Well, "The Lusiads", by Luís de Camões (1524-1580), is neither one nor the other. It is neither a fairy tale nor a history book, but a collection of real facts mixed with imaginary events narrated in the form of an epic poem. Its author seemed to intend to narrate the achievements of the Portuguese Empire overseas by introducing his work into the epic tradition that preceded it, namely that of Homer, Virgil and Dante.

Navigator and poet, Camões was the one who dedicated himself to tell it in a lofty way, worthy of the deed. "The Lusiads was published in 1572 and tells the story of Vasco da Gama's voyage to India from 1497 to 1499. Until then no one had succeeded in crossing the so-called "Cape of Storms" (today's Cape Town, in South Africa) by ship, because the maritime and climatic circumstances of the locality meant that all ships that tried to do so crashed on the rocks or had to turn back before this happened.

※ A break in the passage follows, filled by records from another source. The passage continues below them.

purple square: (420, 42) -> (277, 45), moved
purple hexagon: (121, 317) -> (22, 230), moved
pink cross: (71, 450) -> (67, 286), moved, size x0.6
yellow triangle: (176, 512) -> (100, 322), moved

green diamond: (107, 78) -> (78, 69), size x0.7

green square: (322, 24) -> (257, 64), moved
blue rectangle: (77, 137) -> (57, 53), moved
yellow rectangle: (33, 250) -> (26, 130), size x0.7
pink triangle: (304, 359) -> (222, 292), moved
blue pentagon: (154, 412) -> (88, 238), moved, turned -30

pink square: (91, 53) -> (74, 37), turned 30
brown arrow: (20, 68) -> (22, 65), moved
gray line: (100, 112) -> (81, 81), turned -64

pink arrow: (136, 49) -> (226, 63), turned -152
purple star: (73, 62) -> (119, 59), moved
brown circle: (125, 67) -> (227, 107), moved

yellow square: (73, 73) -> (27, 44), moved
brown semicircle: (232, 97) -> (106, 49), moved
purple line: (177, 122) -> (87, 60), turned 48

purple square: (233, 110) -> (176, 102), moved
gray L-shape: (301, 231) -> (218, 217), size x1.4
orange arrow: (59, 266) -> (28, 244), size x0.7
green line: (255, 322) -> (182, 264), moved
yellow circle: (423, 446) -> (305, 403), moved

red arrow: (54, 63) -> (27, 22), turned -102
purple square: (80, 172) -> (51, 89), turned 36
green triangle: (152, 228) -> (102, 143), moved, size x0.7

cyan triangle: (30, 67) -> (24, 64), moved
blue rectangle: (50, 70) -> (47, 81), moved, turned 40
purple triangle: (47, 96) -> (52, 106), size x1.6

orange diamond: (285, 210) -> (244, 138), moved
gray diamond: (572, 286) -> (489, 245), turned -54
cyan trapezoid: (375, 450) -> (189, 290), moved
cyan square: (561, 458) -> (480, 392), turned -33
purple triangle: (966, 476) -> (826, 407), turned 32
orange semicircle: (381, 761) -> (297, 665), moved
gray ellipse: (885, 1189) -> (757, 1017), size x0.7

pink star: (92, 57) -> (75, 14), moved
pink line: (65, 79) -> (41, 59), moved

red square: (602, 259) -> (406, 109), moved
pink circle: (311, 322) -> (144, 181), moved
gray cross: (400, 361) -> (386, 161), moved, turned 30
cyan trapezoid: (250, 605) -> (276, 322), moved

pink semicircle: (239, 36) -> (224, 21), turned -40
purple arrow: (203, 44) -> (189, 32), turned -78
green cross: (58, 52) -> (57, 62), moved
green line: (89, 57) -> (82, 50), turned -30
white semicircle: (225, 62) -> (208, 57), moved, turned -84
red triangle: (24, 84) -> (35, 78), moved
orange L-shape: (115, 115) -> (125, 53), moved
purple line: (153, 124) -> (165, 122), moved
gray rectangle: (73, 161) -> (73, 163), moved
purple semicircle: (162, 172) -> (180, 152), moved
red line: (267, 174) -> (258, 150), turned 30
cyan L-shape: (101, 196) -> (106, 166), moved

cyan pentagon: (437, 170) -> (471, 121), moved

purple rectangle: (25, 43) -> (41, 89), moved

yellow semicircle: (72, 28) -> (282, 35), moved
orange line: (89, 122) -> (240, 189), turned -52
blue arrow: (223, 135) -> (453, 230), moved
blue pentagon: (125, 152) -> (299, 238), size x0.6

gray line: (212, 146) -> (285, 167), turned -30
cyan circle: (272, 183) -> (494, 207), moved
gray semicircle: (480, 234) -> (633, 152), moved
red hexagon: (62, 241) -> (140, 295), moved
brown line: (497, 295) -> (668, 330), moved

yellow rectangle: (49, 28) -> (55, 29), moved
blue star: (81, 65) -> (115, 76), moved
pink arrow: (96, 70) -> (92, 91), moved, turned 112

In the poem, Camões personifies the Cape in a giant titan called Adamastor, who, in his inability to prevent the Portuguese from passing, limits himself to impotently threatening them from a distance. As a symbol of the victory in overcoming him, he is now called "Cape of Good Hope".


Already in Melinde (in present-day Kenya), Vasco stops and tells the local king episodes of Lusitanian history, including that of Ines de Castro, a Galician noblewoman. The Portuguese prince Pedro I, a young widower, falls in love with Ines and has children with her. But King Alfonso IV learns that his son wants to officially marry her and legitimize those children. Fearing that his throne would fall to a legitimized son of Pedro and Ines and thus increase the Galician influence in Portugal, the king decides to have her killed. Tragically, Inés is assassinated and shortly thereafter the assassin king dies as well. When Pedro I takes over as king, he crowns his dead beloved as posthumous queen.

After reaching Calicut (India), the navigators enjoy success and then return victorious to Lisbon. Camões had set out to sing "the glorious memories of the kings who were expanding the faith, the empire, and conquering the vicious lands of Africa and Asia", and in fact, thanks to this voyage ordered by King D. Manuel I and led by Vasco da Gama, the foundations of the Catholic Church were laid in India, the country that next year will be the most populous in the world. To them we owe admiration, gratitude and memory.